A STAWELL mining company exploring two Western District sites is aiming to tap into copper reserves worth billions of dollars in the region.
Navarre Minerals is exploring farmland at Cherrypool west of the Grampians and south of Glenthompson where previous research has shown a huge buried Andean-style volcanic magmatic arc with large reserves of copper plus gold, silver and other valuable minerals.
It and other companies also have exploration rights in other parts of the region.
“We’re pretty excited by the prospects,” Navarre managing director Geoff McDermott told The Standard.
“These are the oldest rocks in Victoria — 500 million years old — and the volcanic terrain goes for hundreds of kilometres.
“We are trying to find out how close to the surface the copper is which will determine if an open-cut pit or deep underground mining operations are feasible.”

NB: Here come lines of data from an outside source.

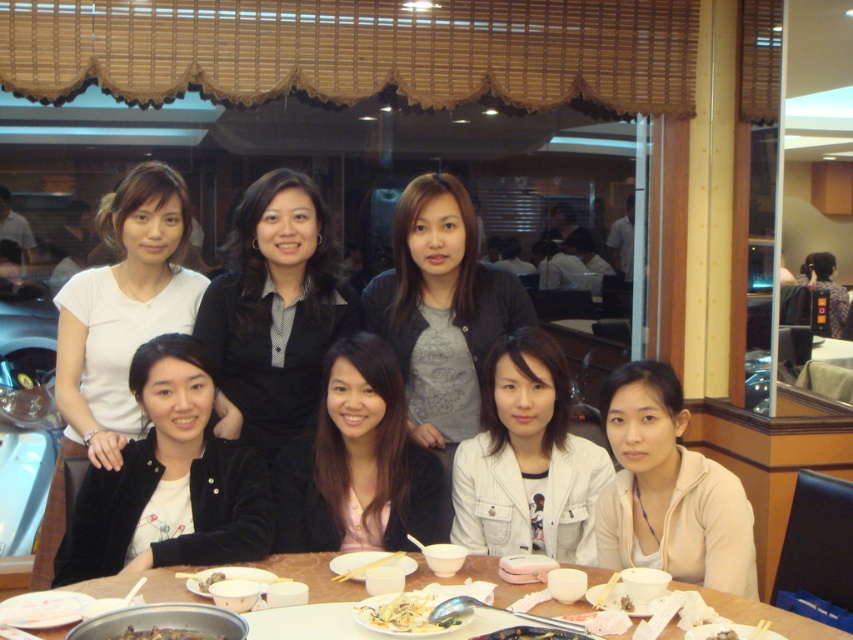 Question: Can you confirm if white matte shirt at upper left is wider than brown glossy meat at center?

Choices:
 (A) no
 (B) yes

Answer: (B)

Question: Which object appears closest to the camera in this image?

Choices:
 (A) black satin blouse at center
 (B) pink satin blouse at center
 (C) white matte jacket at lower right
 (D) white matte jacket at center

Answer: (C)

Question: Among these objects, which one is nearest to the camera?

Choices:
 (A) white glossy noodles at center
 (B) white matte jacket at center
 (C) pink satin blouse at center

Answer: (A)

Question: Is white matte jacket at lower right above wooden table at center?

Choices:
 (A) yes
 (B) no

Answer: (A)

Question: Is gray matte shirt at center further to the viewer compared to pink satin blouse at center?

Choices:
 (A) no
 (B) yes

Answer: (B)

Question: Among these points, which one is nearest to the camera?

Choices:
 (A) (96, 300)
 (B) (310, 300)
 (C) (642, 552)
 (D) (466, 349)

Answer: (C) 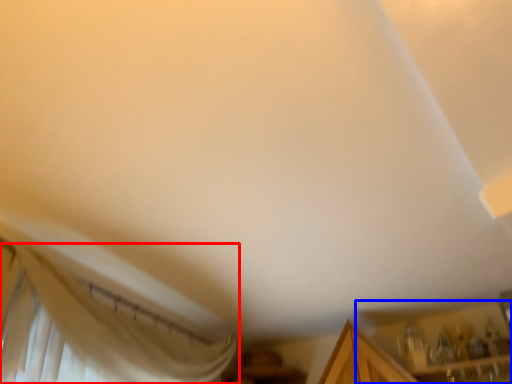 Question: Which of the following is the closest to the observer, curtain (highlighted by a red box) or cabinetry (highlighted by a blue box)?

Choices:
 (A) curtain
 (B) cabinetry

Answer: (A) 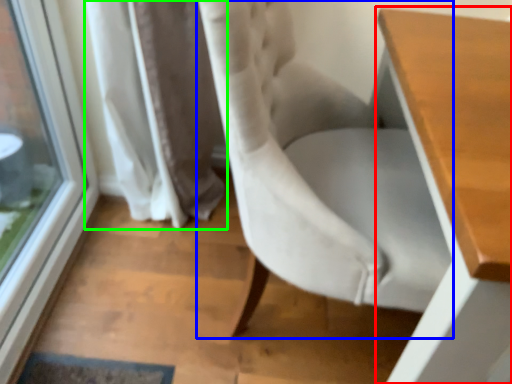 Question: Based on their relative distances, which object is farther from table (highlighted by a red box)? Choose from chair (highlighted by a blue box) and curtain (highlighted by a green box).

Choices:
 (A) chair
 (B) curtain

Answer: (B) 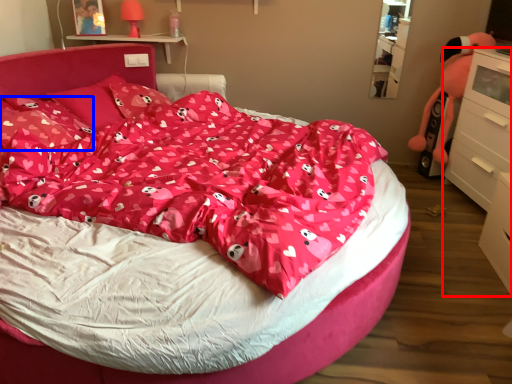 Question: Which of the following is the closest to the observer, chest of drawers (highlighted by a red box) or pillow (highlighted by a blue box)?

Choices:
 (A) chest of drawers
 (B) pillow

Answer: (B) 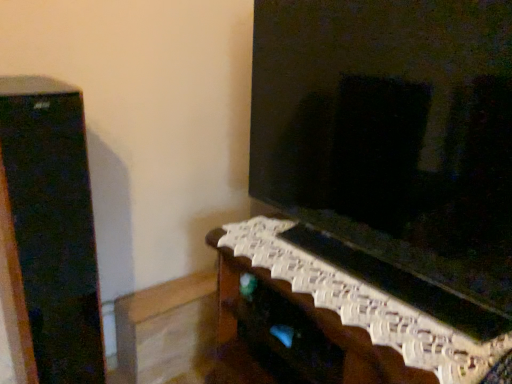 Where is `vacant region above white woven basket at lower right (from a real-world perspective)`? The image size is (512, 384). vacant region above white woven basket at lower right (from a real-world perspective) is located at coordinates (343, 275). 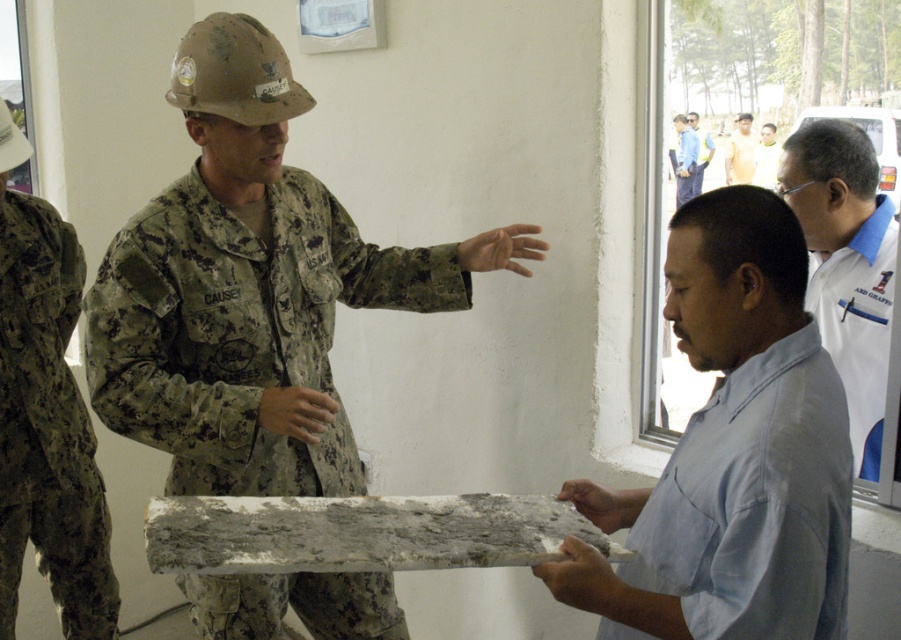 Identify the location of white shirt at right. (845, 266).

Image resolution: width=901 pixels, height=640 pixels. In order to click on white shirt at right in this screenshot , I will do [845, 266].

From the picture: Between matte gray concrete slab at center and light brown skin at center, which one appears on the left side from the viewer's perspective?

From the viewer's perspective, matte gray concrete slab at center appears more on the left side.

Is point (760, 440) in front of point (731, 145)?

Yes.

The height and width of the screenshot is (640, 901). In order to click on matte gray concrete slab at center in this screenshot , I will do `click(731, 452)`.

Between white shirt at right and white matte shirt at upper right, which one appears on the left side from the viewer's perspective?

white shirt at right

Does white shirt at right appear under white matte shirt at upper right?

Yes, white shirt at right is below white matte shirt at upper right.

Who is more distant from viewer, [890,285] or [776,156]?

The point [776,156] is more distant.

Where is `white shirt at right`? white shirt at right is located at coordinates (845, 266). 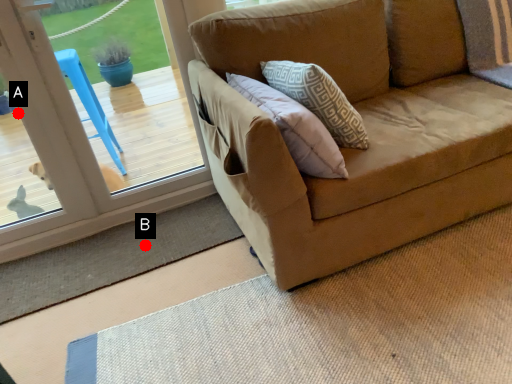 Question: Two points are circled on the image, labeled by A and B beside each circle. Among these points, which one is farthest from the camera?

Choices:
 (A) A is further
 (B) B is further

Answer: (B) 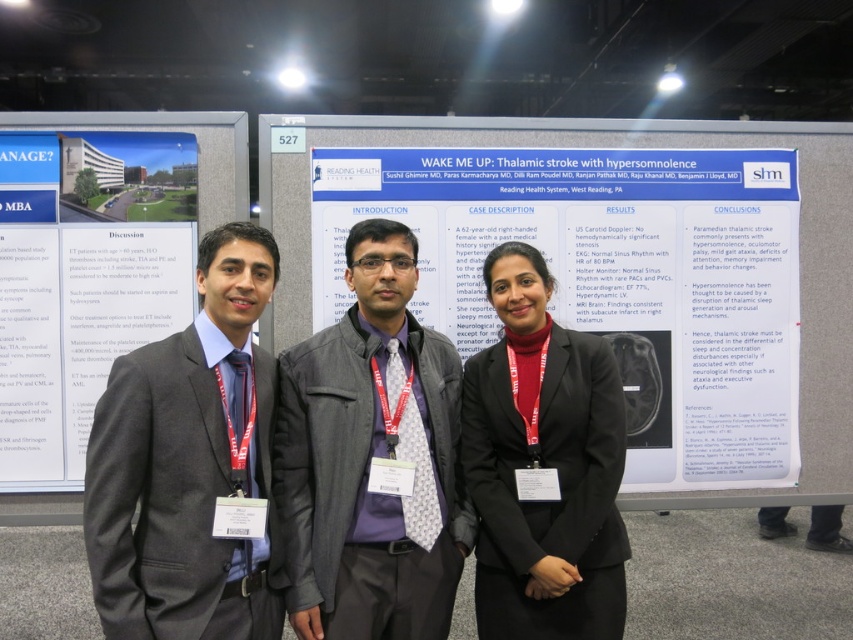 Is point (357, 337) more distant than point (270, 257)?

Yes, it is behind point (270, 257).

Identify the location of gray fabric jacket at center. This screenshot has height=640, width=853. (370, 458).

Locate an element on the screen. gray fabric jacket at center is located at coordinates (370, 458).

Is gray fabric jacket at center above blue paperboard poster at left?

Incorrect, gray fabric jacket at center is not positioned above blue paperboard poster at left.

Is gray fabric jacket at center positioned behind blue paperboard poster at left?

No, it is not.

What do you see at coordinates (370, 458) in the screenshot? This screenshot has height=640, width=853. I see `gray fabric jacket at center` at bounding box center [370, 458].

Where is `gray fabric jacket at center`? The width and height of the screenshot is (853, 640). gray fabric jacket at center is located at coordinates (370, 458).

Can you confirm if gray fabric jacket at center is positioned above matte black blazer at center?

Yes, gray fabric jacket at center is above matte black blazer at center.

Is point (434, 387) less distant than point (602, 563)?

No.

Identify the location of gray fabric jacket at center. This screenshot has width=853, height=640. (370, 458).

At what (x,y) coordinates should I click in order to perform the action: click on gray fabric jacket at center. Please return your answer as a coordinate pair (x, y). This screenshot has width=853, height=640. Looking at the image, I should click on (370, 458). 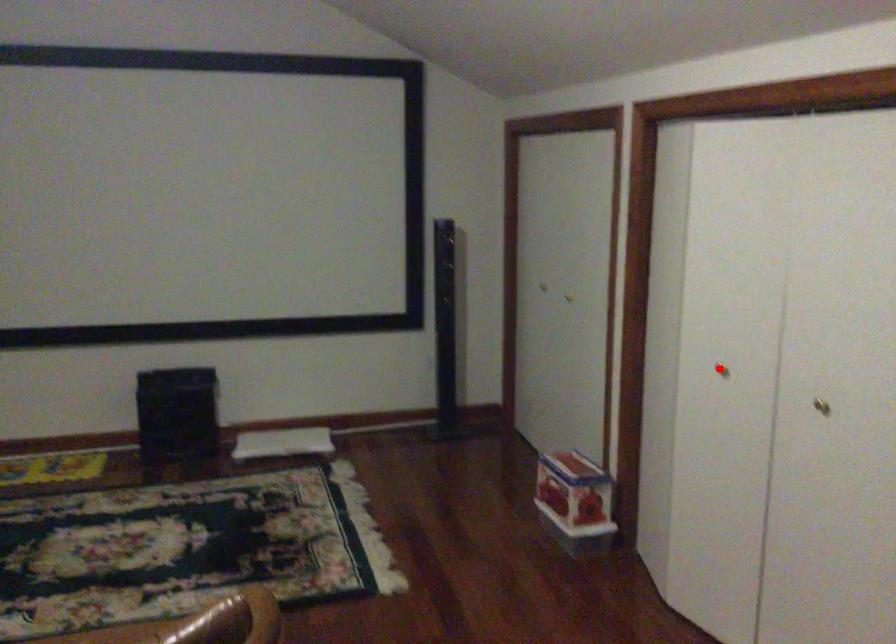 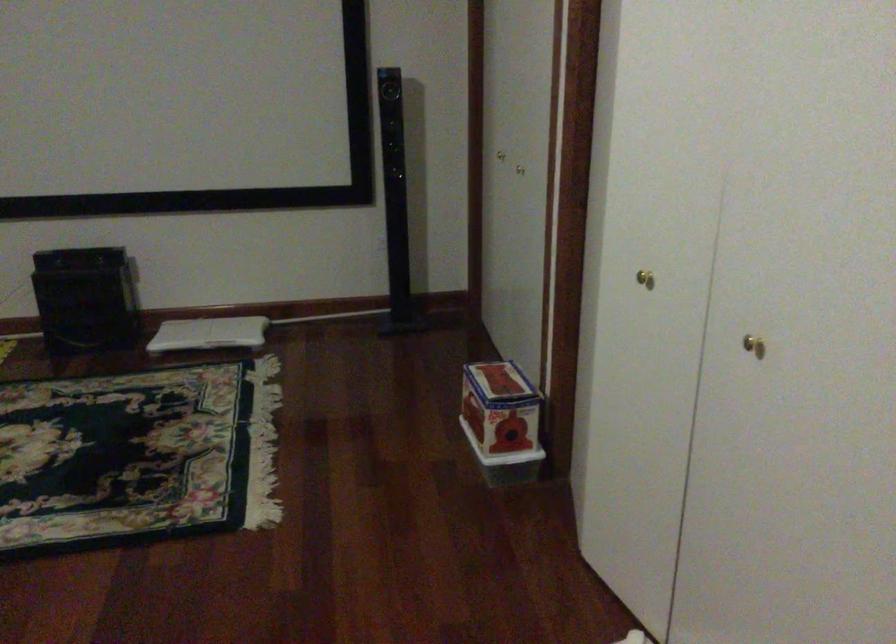 The point at the highlighted location is marked in the first image. Where is the corresponding point in the second image?

(644, 279) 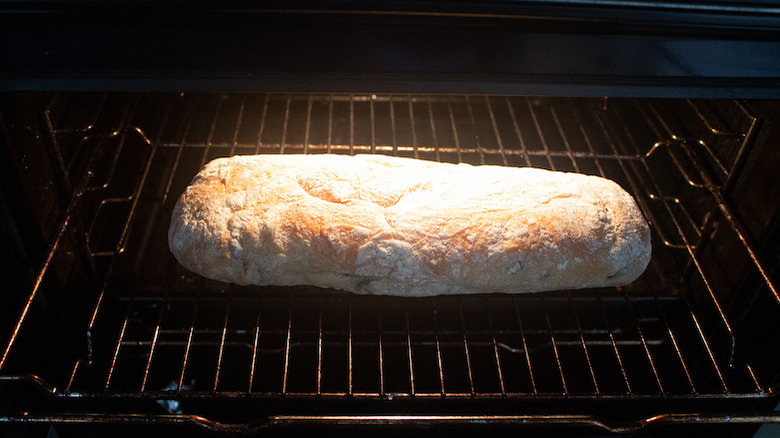 I want to click on light, so click(370, 95). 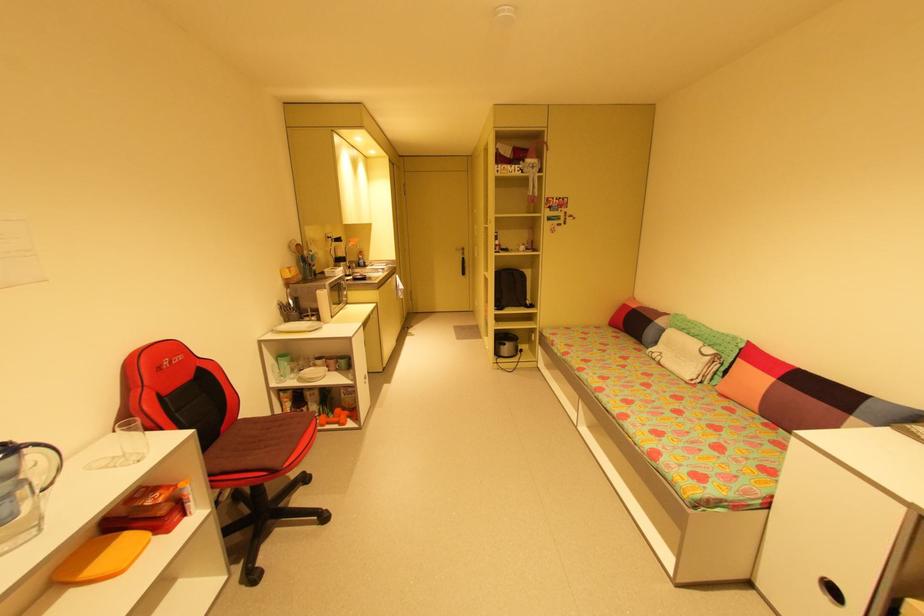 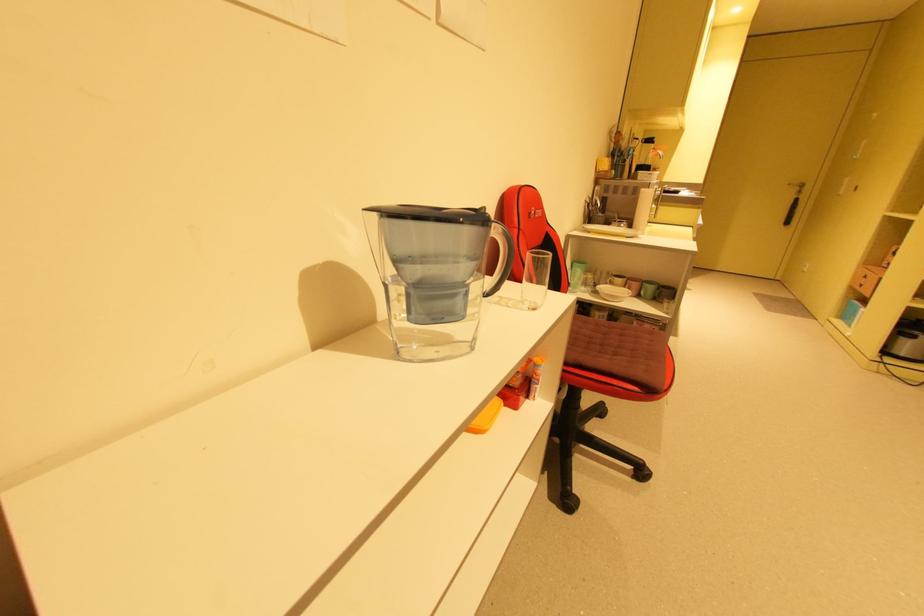 Question: The first image is from the beginning of the video and the second image is from the end. How did the camera likely rotate when shooting the video?

Choices:
 (A) Left
 (B) Right
 (C) Up
 (D) Down

Answer: (A) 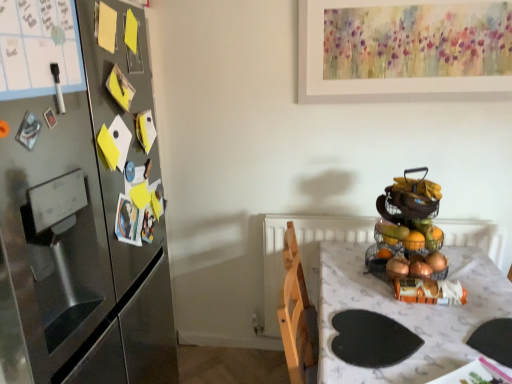 Question: Can you confirm if stainless steel refrigerator at left is positioned to the left of white glossy table at center?

Choices:
 (A) yes
 (B) no

Answer: (A)

Question: Is stainless steel refrigerator at left positioned with its back to white glossy table at center?

Choices:
 (A) no
 (B) yes

Answer: (A)

Question: Is the position of stainless steel refrigerator at left more distant than that of white glossy table at center?

Choices:
 (A) yes
 (B) no

Answer: (B)

Question: Does stainless steel refrigerator at left come in front of white glossy table at center?

Choices:
 (A) yes
 (B) no

Answer: (A)

Question: Is stainless steel refrigerator at left not within white glossy table at center?

Choices:
 (A) yes
 (B) no

Answer: (A)

Question: Considering the relative positions of white glossy table at center and wire mesh fruit basket at right, acting as the first basket starting from the top, in the image provided, is white glossy table at center to the left or to the right of wire mesh fruit basket at right, acting as the first basket starting from the top,?

Choices:
 (A) right
 (B) left

Answer: (B)

Question: In terms of size, does white glossy table at center appear bigger or smaller than wire mesh fruit basket at right, acting as the first basket starting from the top?

Choices:
 (A) big
 (B) small

Answer: (A)

Question: From a real-world perspective, relative to wire mesh fruit basket at right, the second basket from the bottom, is white glossy table at center vertically above or below?

Choices:
 (A) above
 (B) below

Answer: (B)

Question: From the image's perspective, is white glossy table at center located above or below wire mesh fruit basket at right, the second basket from the bottom?

Choices:
 (A) below
 (B) above

Answer: (A)

Question: Would you say stainless steel refrigerator at left is to the left or to the right of wire mesh fruit basket at right, acting as the first basket starting from the top, in the picture?

Choices:
 (A) left
 (B) right

Answer: (A)

Question: Considering the positions of point (74, 86) and point (374, 228), is point (74, 86) closer or farther from the camera than point (374, 228)?

Choices:
 (A) farther
 (B) closer

Answer: (B)

Question: In terms of width, does stainless steel refrigerator at left look wider or thinner when compared to wire mesh fruit basket at right, the second basket from the bottom?

Choices:
 (A) wide
 (B) thin

Answer: (A)

Question: In terms of height, does stainless steel refrigerator at left look taller or shorter compared to wire mesh fruit basket at right, acting as the first basket starting from the top?

Choices:
 (A) tall
 (B) short

Answer: (A)

Question: In terms of height, does wire mesh fruit basket at right, acting as the first basket starting from the top, look taller or shorter compared to stainless steel refrigerator at left?

Choices:
 (A) short
 (B) tall

Answer: (A)

Question: Looking at their shapes, would you say wire mesh fruit basket at right, the second basket from the bottom, is wider or thinner than stainless steel refrigerator at left?

Choices:
 (A) wide
 (B) thin

Answer: (B) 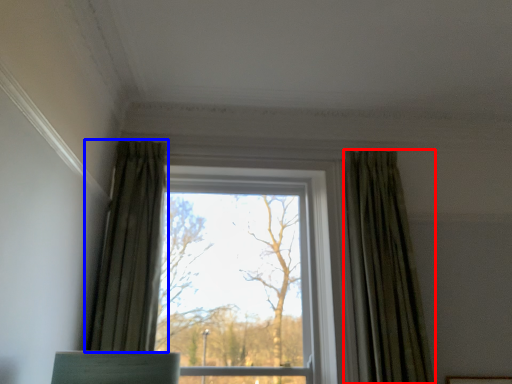 Question: Which point is further to the camera, curtain (highlighted by a red box) or curtain (highlighted by a blue box)?

Choices:
 (A) curtain
 (B) curtain

Answer: (A) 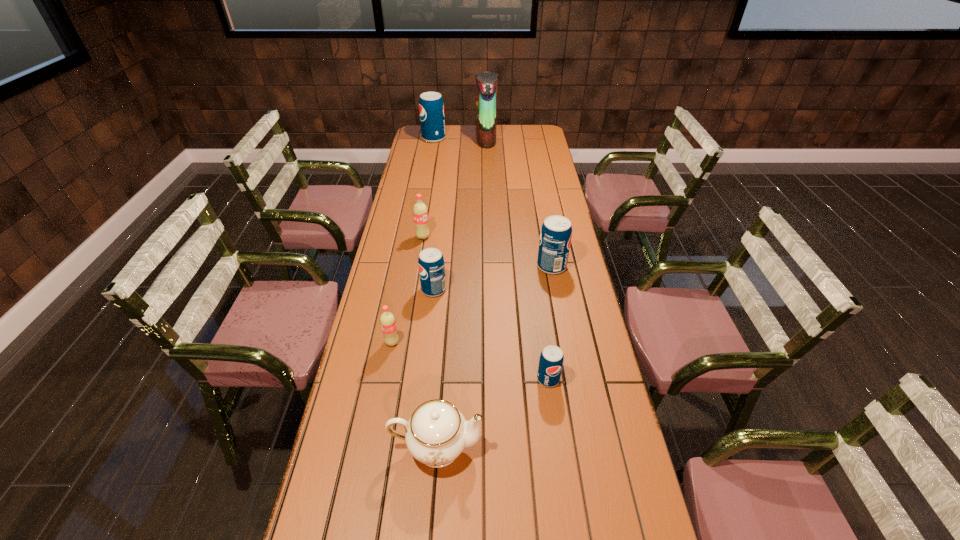 Where is `the fifth closest pop to the smaller red soda`? the fifth closest pop to the smaller red soda is located at coordinates (431, 107).

Identify the location of pop that stands as the fifth closest to the nearer red soda. (431, 107).

Choose which blue pop is the nearest neighbor to the tallest object. Please provide its 2D coordinates. Your answer should be formatted as a tuple, i.e. [(x, y)], where the tuple contains the x and y coordinates of a point satisfying the conditions above.

[(431, 107)]

The height and width of the screenshot is (540, 960). What are the coordinates of `the second closest blue pop to the fifth farthest pop` in the screenshot? It's located at (551, 360).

He said the company had identified prospects within a three-kilometre-square site near Cherrypool.
“Somewhere in there is the prize,” he said.
“There are also good prospects south of Glenthompson, but to be successful you must look in the right spot, examine all the clues and have luck.
“To be economic mines need reserves of 500 million tonnes, enough to last up to 100 years.
“For a similar region in South Australia it cost a billion dollars to build the mine and there is a workforce of 400, plus contractors.”
He said it usually took seven to 10 years from when an exploration licence was granted to a decision on whether to open a mine.
Mr McDermott said copper prices were still high in historic terms and world demand continued to grow.
“The western Victorian copper belt has a lot of infrastructure to support mining operations with a deep water port, railway, highways, skilled workforce, water supply and electricity,” he said.
Mr McDermott and other Navarre directors were involved in running the Stawell gold mine before it went through a number of takeover ownership changes.
“Our aspiration is to find minerals in central and western Victoria and then become a producer,” he said.
“We live in areas we explore. It’s certainly worthwhile doing.”